Last week, Michigan enacted a social media privacy law that prohibits employers and educational institutions from requesting access to the personal social media or other internet-based accounts of employees or students. The new law, known as the Internet Privacy Protection Act, provides that employers or educational institutions (ranging from elementary schools through institutions of higher learning) may not request or require an employee, job applicant, or current or prospective student to grant access to or disclose login information for the individual’s “personal internet account,” which is defined broadly as an “account created via a bounded system established by an internet-based service that requires a user to input or store access information via an electronic device to view, create, utilize, or edit the user’s account information, profile, display, communications, or stored data.”
Notably, the statute contains a number of exceptions, including for when:
1. The employer pays for an “electronic communications device,” in whole or in part;
2. The account or service is provided by the employer, obtained by virtue of the employee’s employment relationship with the employer, or used for the employer’s business purposes;
3. An employee transfers the employer’s “proprietary or confidential information or financial data” to the employee’s personal internet account without authorization;
4. The employer is conducting a workplace investigation, provided that the employer has “specific information” about activity on the employee’s personal internet account or the unauthorized transfer of the employer’s data to the employee’s account; or
5. The employer is “monitoring, reviewing, or accessing electronic data” traveling through its network.
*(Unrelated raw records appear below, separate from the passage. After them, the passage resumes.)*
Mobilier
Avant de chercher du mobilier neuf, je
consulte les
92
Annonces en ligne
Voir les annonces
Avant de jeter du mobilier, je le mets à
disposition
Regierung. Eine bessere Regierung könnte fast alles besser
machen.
The law also does not restrict an employer from complying with a duty to screen employees or applicants prior to hiring or to monitor or retain employee communications as required under federal law or by a “self-regulatory organization” as defined by the Securities Exchange Act of 1934 (such as the Financial Industry Regulatory Authority, or FINRA, which has issued guidance regarding the need for regulated institutions to monitor their employees’ business-related social media communications).
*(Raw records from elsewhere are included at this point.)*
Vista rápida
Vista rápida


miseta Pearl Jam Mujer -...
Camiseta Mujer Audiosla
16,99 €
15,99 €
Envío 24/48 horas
With the enactment of this statute, Michigan joins California, Maryland, Illinois, and New Jersey in restricting employers from accessing employees’ and applicants’ social media accounts. Delaware and New Jersey have also passed laws protecting the privacy of students’ social media accounts. The coming year should see additional legislative activity in this area, as social media privacy bills are under consideration in Missouri, Texas, and other jurisdictions.